Direct vanaf het begin van de Status Aparte zondigtelke regering jaarlijks tegen de Constitutie door de begroting maanden te laat in te dienen. Zelfs de begroting van 2014 die het beleid aan moest geven om de ernstigste financiële crisis in de geschiedenis van Aruba aan te pakken was ruim 9 maanden laat. Bovendien werd de constitutionele bepaling overtreden die stelt dat ook de Jaarrekening bijtijds moet worden ingediend (Staatsregeling van Aruba art. V.12). Hierbij ging het niet eens om te late indiening, maar om volledig uitblijven van enige indiening terwijl dit notabene voor het parlement het belangrijkste instrument is ter controle van het financieel overheidsbeleid. Onlangs werd voor de eerste keer in de geschiedenis van Aruba een verzameling Jaarrekeningen aan het Parlement aangeboden die niet inhoudelijk werd behandeld,mede omdat de verantwoordelijken reeds lang het veld geruimd hadden. Ofschoon alleen al op deze gebieden belangrijke constitutionele bepalingen jaarlijks werden overtreden protesteerde op één uitzondering na geen enkele politicus omdat het geen enkele partij uitkwam een kritische blik te werpen op hun geldverspilling.
Nu echter volgens de huidige (demissionaire?) minister van financiën Aruba’s premier “geen andere keus had dan akkoord te gaan (met de voorwaarden van Nederland –noot AH-), anders zou faillissement volgen voor Aruba” (Amigoe van 5 juli j.l.) lijkt het er op dat de meerderheidspartij een zwart schaap zoekt om de aandacht af te leiden van het hoofdprobleem. Met andere woorden, de zogenaamde constitutionele crisis is niet anders dan een rookgordijn om de financiële crisis aan het oog te onttrekken.
Deze aanval op de gouverneur is hoogst beschamend. Feitelijk heeft de gouverneur moed getoond met zijn actie die uiteindelijk gericht is op de bescherming van de belangen van de Arubaanse gemeenschap. Dat staat in schril contrastmet de praktijk van de twee grootste partijen die reeds vanaf 2001 bijna jaarlijks plechtig beloven zowel het begrotingstekort als de nationale schuld in te dammen. Desondanks groeiden beide gestadig door wegens financieel wanbeleid. De gouverneur had dus gegronde reden om te twijfelen aan de capaciteit van de lokale politiek om ‘s Lands financiën in goede banen te leiden. Daarin staat hij niet alleen.

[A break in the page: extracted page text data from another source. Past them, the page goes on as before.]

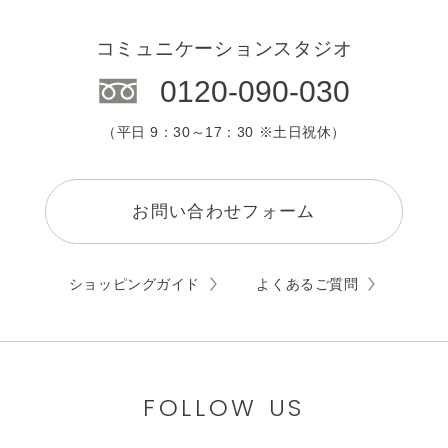
コミュニケーションスタジオ
0120-090-030
（平日 9：30～17：30 ※土日祝休）
お問い合わせフォーム
ショッピングガイド
よくあるご質問
FOLLOW US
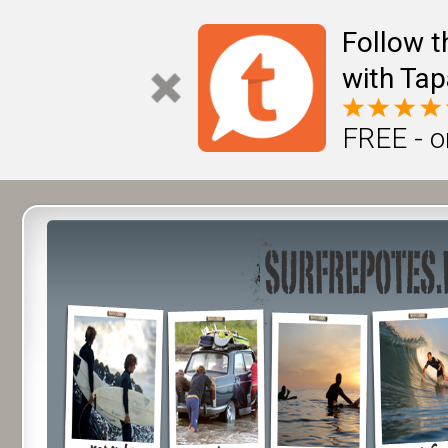
Follow t
with Tap
FREE - o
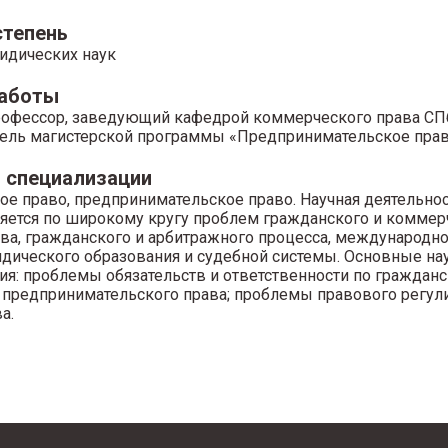
степень
идических наук
работы
рофессор, заведующий кафедрой коммерческого права СП
ель магистерской программы «Предпринимательское пра
 специализации
ое право, предпринимательское право. Научная деятельно
яется по широкому кругу проблем гражданского и коммерч
ава, гражданского и арбитражного процесса, международно
идического образования и судебной системы. Основные н
ия: проблемы обязательств и ответственности по гражданс
предпринимательского права; проблемы правового регул
а.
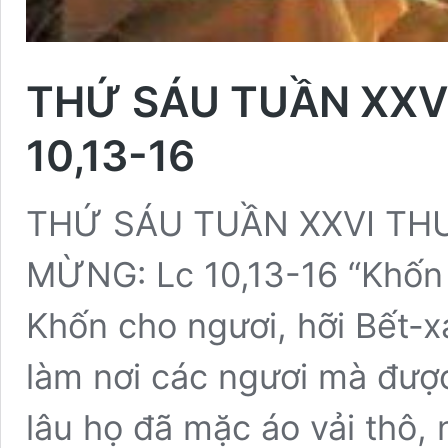
THỨ SÁU TUẦN XXVI
10,13-16
THỨ SÁU TUẦN XXVI TH
MỪNG: Lc 10,13-16 “Khốn 
Khốn cho ngươi, hỡi Bết-x
làm nơi các ngươi mà được 
lâu họ đã mặc áo vải thô, 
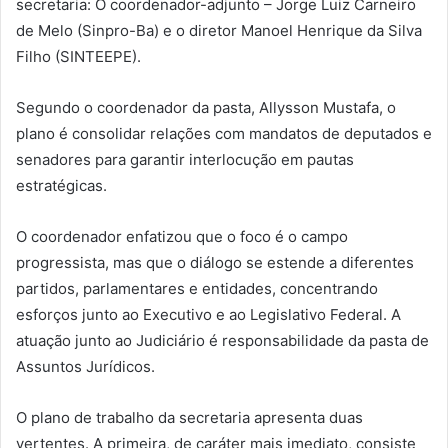
secretaria: O coordenador-adjunto – Jorge Luiz Carneiro
de Melo (Sinpro-Ba) e o diretor Manoel Henrique da Silva
Filho (SINTEEPE).
Segundo o coordenador da pasta, Allysson Mustafa, o
plano é consolidar relações com mandatos de deputados e
senadores para garantir interlocução em pautas
estratégicas.
O coordenador enfatizou que o foco é o campo
progressista, mas que o diálogo se estende a diferentes
partidos, parlamentares e entidades, concentrando
esforços junto ao Executivo e ao Legislativo Federal. A
atuação junto ao Judiciário é responsabilidade da pasta de
Assuntos Jurídicos.
O plano de trabalho da secretaria apresenta duas
vertentes. A primeira, de caráter mais imediato, consiste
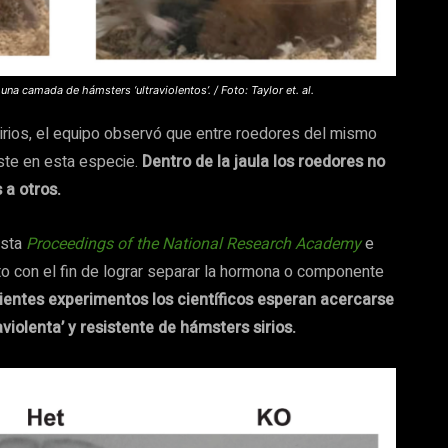
na camada de hámsters ‘ultraviolentos’. / Foto: Taylor et. al.
sirios, el equipo observó que entre roedores del mismo
ste en esta especie.
Dentro de la jaula los roedores no
 a otros.
ista
Proceedings of the National Research Academy
e
to con el fin de lograr separar la hormona o componente
uientes experimentos los científicos esperan acercarse
iolenta’ y resistente de hámsters sirios.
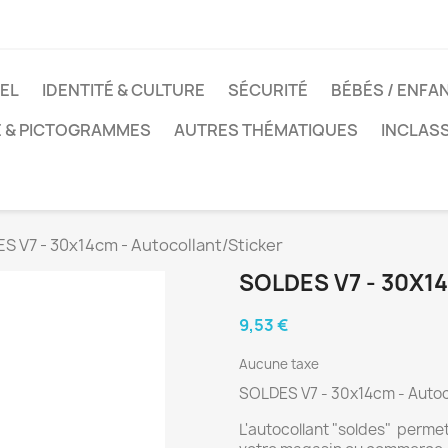
EL
IDENTITÉ & CULTURE
SÉCURITÉ
BÉBÉS / ENFA
E & PICTOGRAMMES
AUTRES THÉMATIQUES
INCLAS
S V7 - 30x14cm - Autocollant/Sticker
SOLDES V7 - 30X
9,53 €
Aucune taxe
SOLDES V7 - 30x14cm - Autoc
L'autocollant "soldes" perme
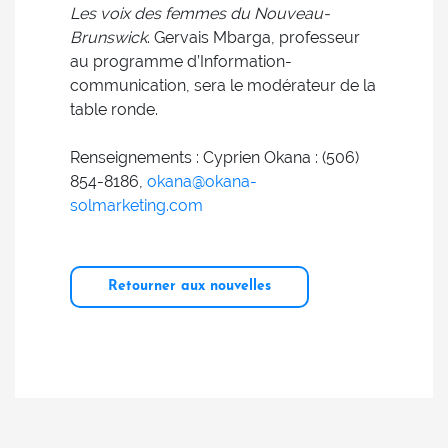
Les voix des femmes du Nouveau-
Brunswick
. Gervais Mbarga, professeur
au programme d’Information-
communication, sera le modérateur de la
table ronde.
Renseignements : Cyprien Okana : (506)
854-8186,
okana@okana-
solmarketing.com
Retourner aux nouvelles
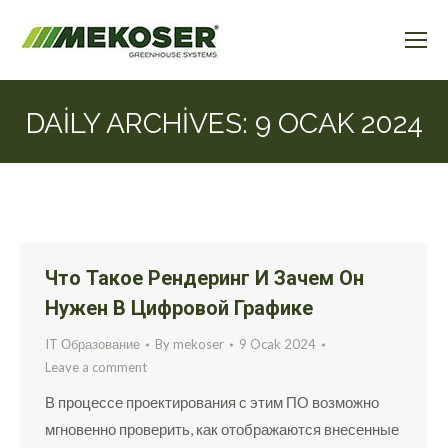
DAILY ARCHIVES:
9 OCAK 2024
Что Такое Рендеринг И Зачем Он
Нужен В Цифровой Графике
IT Образование
By
mekoser
9 Ocak 2024
Leave a comment
В процессе проектирования с этим ПО возможно
мгновенно проверить, как отображаются внесенные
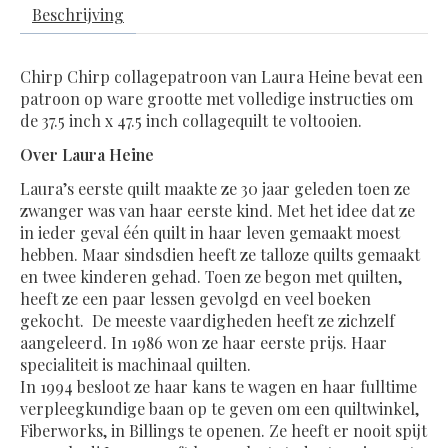
Beschrijving
Chirp Chirp collagepatroon van Laura Heine bevat een
patroon op ware grootte met volledige instructies om
de 37.5 inch x 47.5 inch collagequilt te voltooien.
Over Laura Heine
Laura’s eerste quilt maakte ze 30 jaar geleden toen ze
zwanger was van haar eerste kind. Met het idee dat ze
in ieder geval één quilt in haar leven gemaakt moest
hebben. Maar sindsdien heeft ze talloze quilts gemaakt
en twee kinderen gehad. Toen ze begon met quilten,
heeft ze een paar lessen gevolgd en veel boeken
gekocht. De meeste vaardigheden heeft ze zichzelf
aangeleerd. In 1986 won ze haar eerste prijs. Haar
specialiteit is machinaal quilten.
In 1994 besloot ze haar kans te wagen en haar fulltime
verpleegkundige baan op te geven om een ​​quiltwinkel,
Fiberworks, in Billings te openen. Ze heeft er nooit spijt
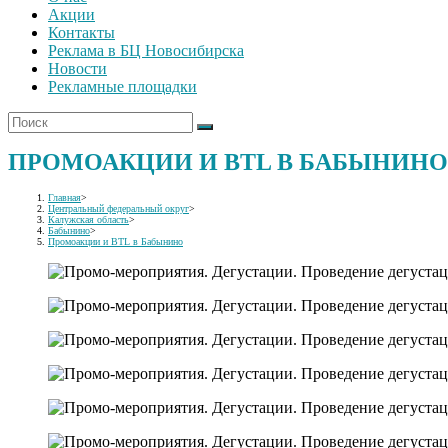
Акции
Контакты
Реклама в БЦ Новосибирска
Новости
Рекламные площадки
ПРОМОАКЦИИ И BTL В БАБЫНИНО
Главная
>
Центральный федеральный округ
>
Калужская область
>
Бабынино
>
Промоакции и BTL в Бабынино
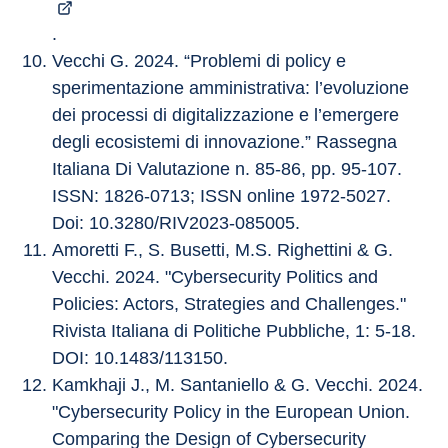
.
Vecchi G. 2024. “Problemi di policy e 
sperimentazione amministrativa: l’evoluzione 
dei processi di digitalizzazione e l’emergere 
degli ecosistemi di innovazione.” Rassegna 
Italiana Di Valutazione n. 85-86, pp. 95-107. 
ISSN: 1826-0713; ISSN online 1972-5027. 
Doi: 10.3280/RIV2023-085005.
Amoretti F., S. Busetti, M.S. Righettini & G. 
Vecchi. 2024. "Cybersecurity Politics and 
Policies: Actors, Strategies and Challenges." 
Rivista Italiana di Politiche Pubbliche, 1: 5-18. 
DOI: 10.1483/113150.
Kamkhaji J., M. Santaniello & G. Vecchi. 2024. 
"Cybersecurity Policy in the European Union. 
Comparing the Design of Cybersecurity 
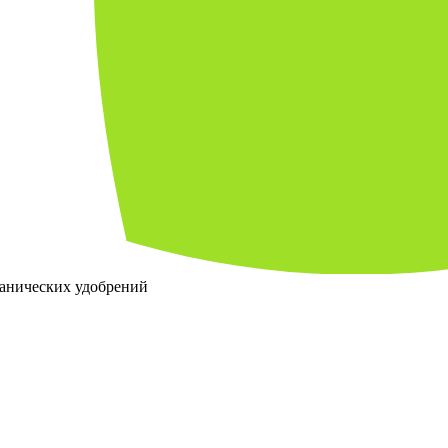
ганических удобрений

Politici die het zogenaamde ‘inconstitutioneel handelen’ van de gouverneur aan de kaak stellen, doen er goed aan eerst na te gaan wat mogelijke redenen hiertoe waren. Daarbij zullen zij tot de ontdekking komen dat zij zelf de enige verantwoordelijken zijn. Zonder uitzondering hebben vooral politici van beide grote partijendecennialang een explosieve financiële situatie geschapen door de verspilling op grote schaal van enorme hoeveelheden geld maar ook, onder meer, door de benoeming van veel niet-productief personeel in het ambtenarenapparaat. Dit vormt nu een onhoudbare last voor ’s Lands financiën. Praktisch alle partijen die vertegenwoordigd zijn (geweest) in het parlement hebben zich hierover niet alleen stil gehouden, maar het beleid hiertoe gesteund. Daarom moeten zij de gouverneur dankbaar zijn dat hij wèl de verantwoordelijkheid heeft genomen waar zij zich decennialang aan onttrokken hebben.